Figures released this month by the World Health Organisation show that five people died from Middle East Respiratory Syndrome in February, some eight years after it materialised in 2012.

Though tragic for its victims and their families, the overall death toll from Mers is far smaller than what might have been expected.

In 2013, the disease was branded “a threat to the entire world” by WHO’s then director-general, Dr Margaret Chan.

You need prolonged contact with an infected animal [to be infected with Mers]"

Since then, however, experts have been able to better understand its ability to spread between hosts, recognising that “sustained person-to-person transmission” was low.

“The coronavirus Covid-19 has the ability to cause disease and to be highly infectious,” said Dr Bharat Pankhania, a senior consultant in communicable disease control and senior clinical lecturer at the University of Exeter in the United Kingdom.

“Mers is different. If you get infected, it’s difficult to be infectious.”

Seven strains of coronaviruses are known to infect humans, with four leading to common cold symptoms largely restricted to the upper airways.

The other three - which can cause Covid-19, Mers and Severe Acute Respiratory Syndrome (Sars) - are more harmful because they affect lower airways, including the lungs, where they can cause pneumonia.

New WHO figures show there have been 871 fatalities from Mers since 2012, from a total of 2,538 infections.
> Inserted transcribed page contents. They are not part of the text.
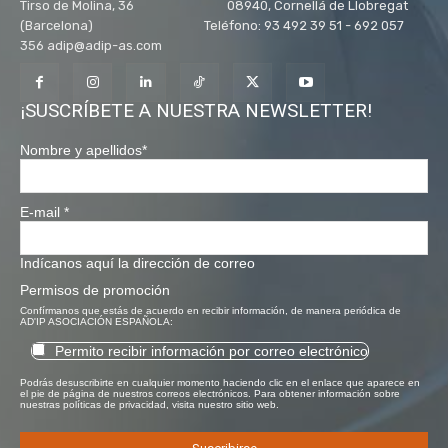
Tirso de Molina, 36 08940, Cornellá de Llobregat
(Barcelona) Teléfono: 93 492 39 51 - 692 057
356 adip@adip-as.com
¡SUSCRÍBETE A NUESTRA NEWSLETTER!
Nombre y apellidos
*
E-mail
*
Indícanos aquí la dirección de correo
Permisos de promoción
Confírmanos que estás de acuerdo en recibir información, de manera periódica de
AD'IP ASOCIACIÓN ESPAÑOLA:
Permito recibir información por correo electrónico
Podrás desuscribirte en cualquier momento haciendo clic en el enlace que aparece en
el pie de página de nuestros correos electrónicos. Para obtener información sobre
nuestras políticas de privacidad, visita nuestro sitio web.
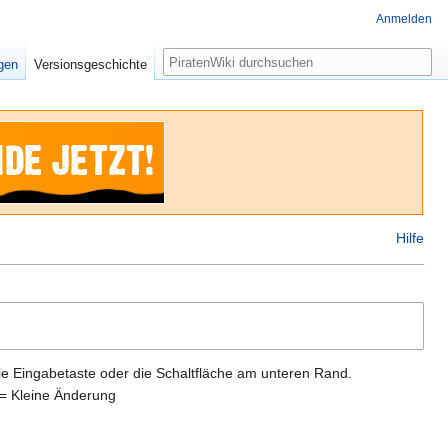
Anmelden
Suche
igen
Versionsgeschichte
Hilfe
ie Eingabetaste oder die Schaltfläche am unteren Rand.
= Kleine Änderung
Ten of the deaths occurred in the UAE, with additional victims also recorded in 20 other countries.

Meanwhile, between 2002 and 2004, Sars is known to have killed 774 people globally.

Key to the way these pathogens infect human cells are their spike proteins, which stand out from the main surface of the virus.

Spike proteins attach to receptor proteins on the surface of human cells and enable the virus to pass through the cell membrane.

Once inside, the virus takes over the cell’s machinery and starts producing multiple copies of itself, which then infect other cells.

Different coronaviruses have different spike proteins, and this affects which cells the viruses target.

Spike proteins on the coronaviruses that cause Covid-19 and Sars attach to a receptor called ACE2, found on cells in the lungs.

The Mers coronavirus, however, attaches instead to a receptor called DPP4, which is more prevalent on cells further down in the lung’s airways, so the virus must travel for longer to pass on the infection.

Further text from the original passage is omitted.